By Carla Maria Kayanan



University City: History, Race, and Community in the Era of the Innovation District Laura Wolf-Powers University of Pennsylvania Press 204 Pages, Hardcover $39.95 USD When I was a doctoral student studying innovation districts, Professor Robert Fishman, my dissertation supervisor and internationally recognized expert in urban history, pointedly asked: “What is the difference between the city as locus of innovation versus the innovation that occurs within the delineated boundary of an innovation district?” I believe the answer is profit and that Laura Wolf-Powers’ University City: History, Race, and Community in the Era of the Innovation District supports this claim.


University City comes at a time when various stakeholders across the globe are pouring time, effort, and public resources into building innovation districts. Introduced in 2000 with Barcelona’s 22@bcn, the innovation district concept has rapidly proliferated (see here for a series of maps). These urban-based, mixed-use developments depend on design interventions within a delineated boundary to create a targeted environment—a type of petri-dish so to speak—where talented individuals will create new apps for the platform economy, entrepreneurs will ideate and scale, and research laboratories will propel a healthier future. Anchors, such as universities and cultural institutions, play an important role in the innovation district strategy, alongside a wide variety of stakeholders representing public and private sectors. By and large, the innovation district succeeds on a speculative imaginary of entrepreneurial endeavors generated through university spinouts. The benefits of the innovation district are meant to trickle down across proximate neighborhoods, as is the income generated from a development model based on the consumption patterns of today’s urban dwelling knowledge worker.


Amongst planners and economic developers, the innovation district concept is uncritically supported. Yet, as Wolf-Powers writes, stakeholders rarely question how wealth generation will be distributed amongst residents, the public sector, and property investors. Fortunately, scholars are beginning to produce research highlighting the role of innovation districts in exacerbating inequalities. Wolf-Powers’ University City falls along this line of research and, in doing so, contributes four important strengths to the field of urban planning and community and economic development.


1. Reparation over mitigation


Wolf-Powers recounts the history of urban development policy in West Philadelphia’s Lower Lancaster Corridor across five decades of land use and economic development planning. The type of development under interrogation in both instances remains constant: the hopeful pursuit of research and scientific knowledge through university expansion. In the 1960s, this entailed the University of Pennsylvania clearing 82.6 acres of housing in Black Bottom, home to a predominantly Black population, to build a science research complex and a science-specialized high school. Later, in 2015, this entailed Drexel University’s plans for the Drexel Innovation Neighborhood, a live/work/play innovation district replete with offices, labs, housing, retail stores, public spaces, and a new school to replace the failed, and later demolished, science-specialized high school built in the 1960s.
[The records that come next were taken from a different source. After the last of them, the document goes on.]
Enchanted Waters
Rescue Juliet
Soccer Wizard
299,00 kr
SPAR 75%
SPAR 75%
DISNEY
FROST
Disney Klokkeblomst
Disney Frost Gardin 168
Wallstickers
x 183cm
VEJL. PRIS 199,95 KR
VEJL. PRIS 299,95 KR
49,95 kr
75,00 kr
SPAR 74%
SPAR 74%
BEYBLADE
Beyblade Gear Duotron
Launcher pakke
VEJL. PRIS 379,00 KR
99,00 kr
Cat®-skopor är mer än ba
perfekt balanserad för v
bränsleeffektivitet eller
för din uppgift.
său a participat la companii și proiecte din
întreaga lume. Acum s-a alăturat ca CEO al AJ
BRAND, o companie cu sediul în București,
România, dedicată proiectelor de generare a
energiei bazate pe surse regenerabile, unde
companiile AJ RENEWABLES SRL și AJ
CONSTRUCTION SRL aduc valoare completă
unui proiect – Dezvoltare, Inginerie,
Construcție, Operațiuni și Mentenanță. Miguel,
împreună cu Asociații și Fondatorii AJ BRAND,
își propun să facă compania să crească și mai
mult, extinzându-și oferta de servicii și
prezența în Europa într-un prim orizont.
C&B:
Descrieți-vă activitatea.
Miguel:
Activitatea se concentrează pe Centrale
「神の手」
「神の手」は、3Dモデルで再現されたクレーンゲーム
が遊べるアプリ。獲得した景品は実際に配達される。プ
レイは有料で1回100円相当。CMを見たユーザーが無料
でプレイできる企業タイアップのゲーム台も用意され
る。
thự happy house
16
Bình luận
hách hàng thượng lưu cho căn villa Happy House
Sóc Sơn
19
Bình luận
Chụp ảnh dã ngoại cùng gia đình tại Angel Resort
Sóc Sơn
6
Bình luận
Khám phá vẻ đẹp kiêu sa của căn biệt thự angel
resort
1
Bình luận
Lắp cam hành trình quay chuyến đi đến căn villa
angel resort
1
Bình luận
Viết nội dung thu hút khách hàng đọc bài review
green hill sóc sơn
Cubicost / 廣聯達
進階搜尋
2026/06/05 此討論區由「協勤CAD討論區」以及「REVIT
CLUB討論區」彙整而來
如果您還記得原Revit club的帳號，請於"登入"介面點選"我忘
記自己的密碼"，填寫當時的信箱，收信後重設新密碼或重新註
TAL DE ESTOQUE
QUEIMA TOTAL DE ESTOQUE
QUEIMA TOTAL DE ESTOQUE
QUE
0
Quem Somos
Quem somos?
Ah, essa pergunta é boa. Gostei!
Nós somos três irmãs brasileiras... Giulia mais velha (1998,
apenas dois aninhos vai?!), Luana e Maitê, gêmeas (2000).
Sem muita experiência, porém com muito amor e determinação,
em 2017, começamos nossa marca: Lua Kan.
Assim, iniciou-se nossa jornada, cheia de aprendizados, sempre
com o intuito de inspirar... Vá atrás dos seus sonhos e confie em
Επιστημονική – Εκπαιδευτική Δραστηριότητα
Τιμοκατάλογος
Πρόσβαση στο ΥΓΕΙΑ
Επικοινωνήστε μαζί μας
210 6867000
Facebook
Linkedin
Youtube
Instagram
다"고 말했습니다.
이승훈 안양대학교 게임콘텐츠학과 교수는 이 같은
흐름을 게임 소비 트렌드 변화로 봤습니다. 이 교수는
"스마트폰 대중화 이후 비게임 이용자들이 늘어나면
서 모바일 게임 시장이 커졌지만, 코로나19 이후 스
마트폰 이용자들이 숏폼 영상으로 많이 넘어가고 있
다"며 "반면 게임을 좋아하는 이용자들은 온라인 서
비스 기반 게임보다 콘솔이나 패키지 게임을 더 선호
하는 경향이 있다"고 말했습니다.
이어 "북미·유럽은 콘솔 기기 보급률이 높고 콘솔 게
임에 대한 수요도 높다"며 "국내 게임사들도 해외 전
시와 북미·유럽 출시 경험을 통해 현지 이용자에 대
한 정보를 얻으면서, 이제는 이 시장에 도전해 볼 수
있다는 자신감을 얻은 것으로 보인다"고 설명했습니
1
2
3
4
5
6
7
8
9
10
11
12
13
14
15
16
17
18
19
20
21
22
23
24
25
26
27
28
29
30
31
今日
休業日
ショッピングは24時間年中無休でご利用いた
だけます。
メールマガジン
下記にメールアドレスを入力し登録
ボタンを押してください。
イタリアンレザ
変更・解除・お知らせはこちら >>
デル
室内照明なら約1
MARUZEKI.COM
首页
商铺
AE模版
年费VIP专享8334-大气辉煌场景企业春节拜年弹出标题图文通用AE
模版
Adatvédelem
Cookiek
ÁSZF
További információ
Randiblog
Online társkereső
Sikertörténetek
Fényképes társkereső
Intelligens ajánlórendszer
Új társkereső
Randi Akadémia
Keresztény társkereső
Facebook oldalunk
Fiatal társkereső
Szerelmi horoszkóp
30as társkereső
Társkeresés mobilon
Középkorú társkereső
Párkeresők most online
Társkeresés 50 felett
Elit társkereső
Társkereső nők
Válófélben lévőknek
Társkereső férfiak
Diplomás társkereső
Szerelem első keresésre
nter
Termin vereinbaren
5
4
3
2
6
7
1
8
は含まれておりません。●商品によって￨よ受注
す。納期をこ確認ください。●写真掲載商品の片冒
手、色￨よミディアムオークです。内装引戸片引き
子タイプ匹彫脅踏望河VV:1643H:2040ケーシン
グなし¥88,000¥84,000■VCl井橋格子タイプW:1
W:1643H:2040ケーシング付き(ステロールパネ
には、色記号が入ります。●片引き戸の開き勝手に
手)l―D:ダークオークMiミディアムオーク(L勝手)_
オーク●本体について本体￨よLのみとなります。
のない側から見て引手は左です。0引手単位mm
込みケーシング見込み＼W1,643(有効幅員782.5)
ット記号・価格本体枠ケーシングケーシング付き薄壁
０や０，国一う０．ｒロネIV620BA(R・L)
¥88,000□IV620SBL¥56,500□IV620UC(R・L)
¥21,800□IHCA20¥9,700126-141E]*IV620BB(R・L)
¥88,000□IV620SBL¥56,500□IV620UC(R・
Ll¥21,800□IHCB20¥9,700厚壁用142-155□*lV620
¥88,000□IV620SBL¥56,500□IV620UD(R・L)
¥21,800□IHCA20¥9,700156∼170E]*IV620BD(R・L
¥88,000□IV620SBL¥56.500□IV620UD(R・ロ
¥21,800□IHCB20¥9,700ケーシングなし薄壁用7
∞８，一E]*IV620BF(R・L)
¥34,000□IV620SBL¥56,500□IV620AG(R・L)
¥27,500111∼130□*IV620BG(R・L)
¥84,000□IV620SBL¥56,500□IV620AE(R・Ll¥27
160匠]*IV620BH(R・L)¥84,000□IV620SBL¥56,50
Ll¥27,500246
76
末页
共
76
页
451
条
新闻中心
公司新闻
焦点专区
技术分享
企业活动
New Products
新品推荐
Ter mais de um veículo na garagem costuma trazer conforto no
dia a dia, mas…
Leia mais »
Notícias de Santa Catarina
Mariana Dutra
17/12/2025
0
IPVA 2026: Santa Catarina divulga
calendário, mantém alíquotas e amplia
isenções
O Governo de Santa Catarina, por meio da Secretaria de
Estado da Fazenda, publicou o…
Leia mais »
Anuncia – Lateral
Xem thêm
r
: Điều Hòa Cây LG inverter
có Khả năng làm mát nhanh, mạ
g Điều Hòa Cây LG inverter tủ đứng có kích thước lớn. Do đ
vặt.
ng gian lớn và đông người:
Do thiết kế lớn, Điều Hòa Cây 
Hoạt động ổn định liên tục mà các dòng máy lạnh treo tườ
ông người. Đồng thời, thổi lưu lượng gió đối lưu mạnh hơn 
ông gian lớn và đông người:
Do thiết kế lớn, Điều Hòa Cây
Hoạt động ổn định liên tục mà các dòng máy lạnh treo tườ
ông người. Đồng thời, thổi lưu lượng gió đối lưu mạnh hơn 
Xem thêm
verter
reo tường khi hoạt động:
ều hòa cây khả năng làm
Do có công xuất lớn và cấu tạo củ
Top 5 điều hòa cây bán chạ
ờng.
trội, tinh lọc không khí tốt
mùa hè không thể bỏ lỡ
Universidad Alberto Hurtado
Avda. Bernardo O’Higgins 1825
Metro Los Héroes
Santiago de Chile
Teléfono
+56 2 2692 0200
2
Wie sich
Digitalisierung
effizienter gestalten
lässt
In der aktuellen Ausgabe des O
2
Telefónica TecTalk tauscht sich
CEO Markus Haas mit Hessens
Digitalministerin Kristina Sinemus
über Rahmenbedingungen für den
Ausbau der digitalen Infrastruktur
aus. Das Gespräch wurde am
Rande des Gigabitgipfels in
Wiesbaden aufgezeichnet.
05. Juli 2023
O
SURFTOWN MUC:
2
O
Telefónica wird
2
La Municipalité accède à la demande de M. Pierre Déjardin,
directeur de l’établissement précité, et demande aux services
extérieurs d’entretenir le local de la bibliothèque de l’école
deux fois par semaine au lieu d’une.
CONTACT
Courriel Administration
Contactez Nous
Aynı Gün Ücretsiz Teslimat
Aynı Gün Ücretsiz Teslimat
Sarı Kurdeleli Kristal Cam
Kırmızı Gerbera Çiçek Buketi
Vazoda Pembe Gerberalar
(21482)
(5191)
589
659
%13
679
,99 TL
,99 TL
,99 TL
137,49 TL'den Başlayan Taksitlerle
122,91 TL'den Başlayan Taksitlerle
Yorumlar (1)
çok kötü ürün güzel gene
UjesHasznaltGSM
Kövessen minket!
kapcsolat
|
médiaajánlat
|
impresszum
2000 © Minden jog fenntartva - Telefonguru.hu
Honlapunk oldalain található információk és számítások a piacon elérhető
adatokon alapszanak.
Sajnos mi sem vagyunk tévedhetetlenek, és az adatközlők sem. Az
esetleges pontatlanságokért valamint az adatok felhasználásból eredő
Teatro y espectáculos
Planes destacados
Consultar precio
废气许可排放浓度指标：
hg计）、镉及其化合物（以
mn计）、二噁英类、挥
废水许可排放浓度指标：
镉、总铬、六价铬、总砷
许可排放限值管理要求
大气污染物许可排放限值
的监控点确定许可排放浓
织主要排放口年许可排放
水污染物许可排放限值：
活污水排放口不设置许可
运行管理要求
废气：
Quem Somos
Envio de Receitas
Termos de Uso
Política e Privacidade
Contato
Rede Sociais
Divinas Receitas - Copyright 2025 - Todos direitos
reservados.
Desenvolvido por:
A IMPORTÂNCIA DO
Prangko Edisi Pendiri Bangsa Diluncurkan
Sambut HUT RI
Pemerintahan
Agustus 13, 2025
While the book title forefronts the focus on the innovation district and university expansion, the real focus and strength of the book is the tracing of half a century of fights engaged by community members to preserve their neighborhoods, livelihoods, and identities under the shadow of powerful universities and their corroborators. In doing so, University City closes the gap between research on urban development focused on race on one end, and research on innovation districts focused on urban development on the other end. Not only does Wolf-Powers bridge the research together, but she furthers work in the field through a call for reparation-based policies. This call is well supported through a historical focus on the role that race has played in development decisions shaping the Lower Lancaster Corridor neighborhoods. Wolf-Powers shows how mitigation policies have repeatedly failed to produce intended benefits for West Philadelphia residents and attributes the genesis of the failures to the derogatory and stereotypical treatment of Black residents in university real estate strategies.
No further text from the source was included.